Oh, what a treat you're in for if you haven't yet picked up The Hummingbird's Daughter. Written with a prose style so sharp and clean it flies along like the sprite in its title, this novel is a historical fiction piece based on a real woman.

Set during the time of the Mexican revolution, the story follows Teresita Urrea, a woman whose ability to heal others garners her the adoration reserved for saints. Starting with her early life, the narrative follows her family's upheaval as they relocate the household to a place still attacked by Apache warriors.

There the father builds their new home, expands his business, and through it all, watches helplessly as his daughter--who only late was acknowledged as his child--draws around her the people who all seek some type of healing.

Just as Teresita was denied her father's attention for the first years of her life, her teenage years are also not what might typically be found in the story of a saint. She suffers as much as any of the seekers who call her name. There are atrocities, some of which she witnesses being visited on others, and some of which are visited upon her. It is not always clear whether she will prevail.

Fortunately (for readers, anyway), there is a second book that continues this story. Urrea (the author) has also provided a glimpse into the strange and miraculous events that occurred while he researched this work; being able to read about these events arcs your thoughts back to the story and the compelling family met on these pages.

Pick this one up. You won't regret it, I promise.

5 stars!

If you'd like to read a similar novel after this one, try The Family Made of Dust: A Novel of Loss and Rebirth in the Australian Outback (formerly called Message Stick). ( )
  Laine-Cunningham | Oct 4, 2016 |
The Hummingbird's Daughter is an outstanding book.

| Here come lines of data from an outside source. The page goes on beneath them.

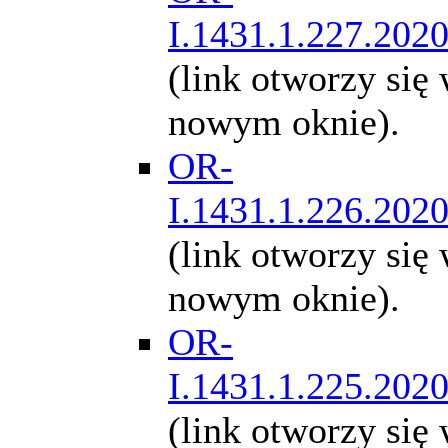
I.1431.1.227.202
(link otworzy się
nowym oknie).
OR-
I.1431.1.226.202
(link otworzy się
nowym oknie).
OR-
I.1431.1.225.202
(link otworzy się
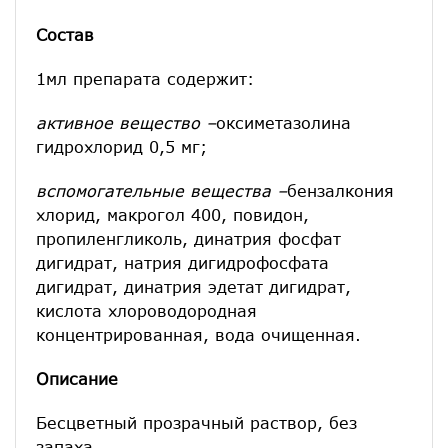
Состав
1мл препарата содержит:
активное вещество –
оксиметазолина
гидрохлорид 0,5 мг;
вспомогательные вещества –
бензалкония
хлорид, макрогол 400, повидон,
пропиленгликоль, динатрия фосфат
дигидрат, натрия дигидрофосфата
дигидрат, динатрия эдетат дигидрат,
кислота хлороводородная
концентрированная, вода очищенная.
Описание
Бесцветный прозрачный раствор, без
запаха.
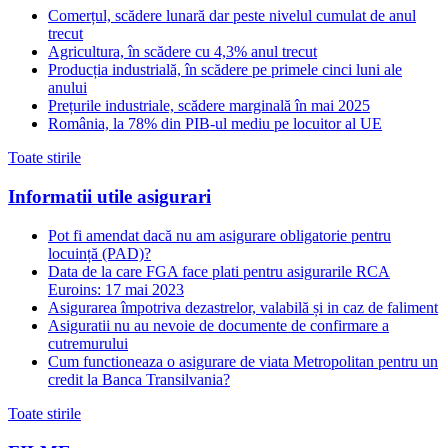
Comerțul, scădere lunară dar peste nivelul cumulat de anul
trecut
Agricultura, în scădere cu 4,3% anul trecut
Producția industrială, în scădere pe primele cinci luni ale
anului
Prețurile industriale, scădere marginală în mai 2025
România, la 78% din PIB-ul mediu pe locuitor al UE
Toate stirile
Informatii utile asigurari
Pot fi amendat dacă nu am asigurare obligatorie pentru
locuință (PAD)?
Data de la care FGA face plati pentru asigurarile RCA
Euroins: 17 mai 2023
Asigurarea împotriva dezastrelor, valabilă și in caz de faliment
Asiguratii nu au nevoie de documente de confirmare a
cutremurului
Cum functioneaza o asigurare de viata Metropolitan pentru un
credit la Banca Transilvania?
Toate stirile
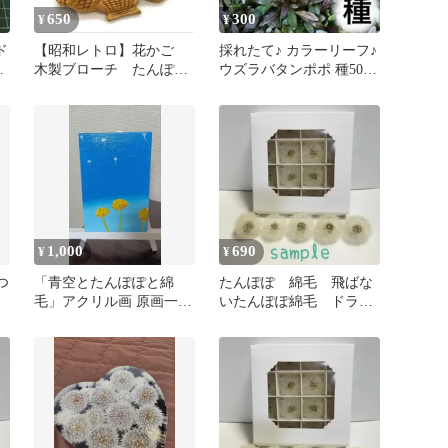
650
300
¥
¥
ド
【昭和レトロ】花かご
採れたて♪ カラーリーフ♪
ー
木製ブローチ たんぽ
ウズラバタンポポ 種50粒
ぽ おしゃれ 木彫り
以上
アクセサリー
1,000
690
¥
¥
つ
「青空とたんぽぽと綿
たんぽぽ 綿毛 飛ばな
毛」アクリル画 原画一点
いたんぽぽ綿毛 ドライ
物
フラワー No.19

Louis Alberto Urrea's writing was simple but powerful. This is a story of a young girl, Teresa(Teresita), who becomes revered as a local saint in pre-revolutionary Mexico. I can only imagine the excitement and toll Mr. Urrea's 20 year research and writing had upon him. ( )
  WanderRoxyBooks | May 5, 2016 |
4**** and a ❤

Urrea spent two decades researching the “history” of his distant relative – Teresa Urrea, the Saint of Cabora and “Joan of Arc” de Mexico.

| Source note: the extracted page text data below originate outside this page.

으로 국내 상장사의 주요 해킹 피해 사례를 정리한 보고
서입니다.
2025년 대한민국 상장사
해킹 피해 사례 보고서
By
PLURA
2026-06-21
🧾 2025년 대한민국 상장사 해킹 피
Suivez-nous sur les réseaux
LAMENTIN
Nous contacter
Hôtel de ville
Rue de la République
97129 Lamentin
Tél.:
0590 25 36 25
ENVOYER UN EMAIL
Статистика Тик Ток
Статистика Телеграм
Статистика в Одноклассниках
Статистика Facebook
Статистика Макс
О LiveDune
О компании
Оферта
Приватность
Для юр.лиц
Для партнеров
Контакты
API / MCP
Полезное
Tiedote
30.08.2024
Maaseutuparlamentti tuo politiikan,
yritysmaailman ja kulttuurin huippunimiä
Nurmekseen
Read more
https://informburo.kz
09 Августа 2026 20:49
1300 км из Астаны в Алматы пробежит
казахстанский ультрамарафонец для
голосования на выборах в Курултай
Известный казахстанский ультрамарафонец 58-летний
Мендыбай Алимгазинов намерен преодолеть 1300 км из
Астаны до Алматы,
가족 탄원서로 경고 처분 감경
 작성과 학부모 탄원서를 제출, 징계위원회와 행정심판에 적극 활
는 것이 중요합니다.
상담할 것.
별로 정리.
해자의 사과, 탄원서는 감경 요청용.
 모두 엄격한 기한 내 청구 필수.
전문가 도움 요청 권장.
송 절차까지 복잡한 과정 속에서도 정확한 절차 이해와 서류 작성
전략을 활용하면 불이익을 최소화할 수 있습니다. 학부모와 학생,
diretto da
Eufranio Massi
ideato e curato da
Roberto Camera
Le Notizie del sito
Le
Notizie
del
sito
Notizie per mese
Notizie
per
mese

This fictionalized biography of Teresa has many fantastical elements. She was a curandera and known to have prophetic dreams, as well as the healer’s gift. Even as a young girl she was in demand as a midwife because she could ease the mothers’ pains.

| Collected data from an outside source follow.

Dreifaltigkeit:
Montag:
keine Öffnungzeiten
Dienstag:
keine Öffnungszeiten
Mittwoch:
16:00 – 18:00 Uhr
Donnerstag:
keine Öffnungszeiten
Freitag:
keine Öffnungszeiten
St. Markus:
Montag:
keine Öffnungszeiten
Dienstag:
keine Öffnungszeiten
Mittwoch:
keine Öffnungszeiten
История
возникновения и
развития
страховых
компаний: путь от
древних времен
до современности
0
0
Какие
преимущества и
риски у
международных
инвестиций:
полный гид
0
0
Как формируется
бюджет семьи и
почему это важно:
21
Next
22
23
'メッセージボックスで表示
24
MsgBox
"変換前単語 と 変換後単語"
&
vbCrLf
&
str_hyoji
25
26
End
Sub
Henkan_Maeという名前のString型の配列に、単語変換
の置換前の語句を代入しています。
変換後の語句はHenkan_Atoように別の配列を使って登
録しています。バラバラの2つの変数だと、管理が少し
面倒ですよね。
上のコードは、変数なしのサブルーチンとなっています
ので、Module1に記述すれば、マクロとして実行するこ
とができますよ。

Urrea clearly loves the subject and writes poetically. There is a large cast of characters, though, and the reader should pay attention. But, then again, these stories have been told around campfires and kitchen tables for more than a century and who knows where the truth ends and the legend begins? The result, however, is that some characters appear without reason and disappear rather suddenly. Whatever happened to Millan? What happened to Gaby? What about Loreto? And, really, what happened to Teresa for the rest of her life?

Urrea uses a lot of Spanish in the text, as well as some indigenous Indian words. He tends to translate the latter, but not the former, so the non-Spanish speaking reader will be at a distinct disadvantage.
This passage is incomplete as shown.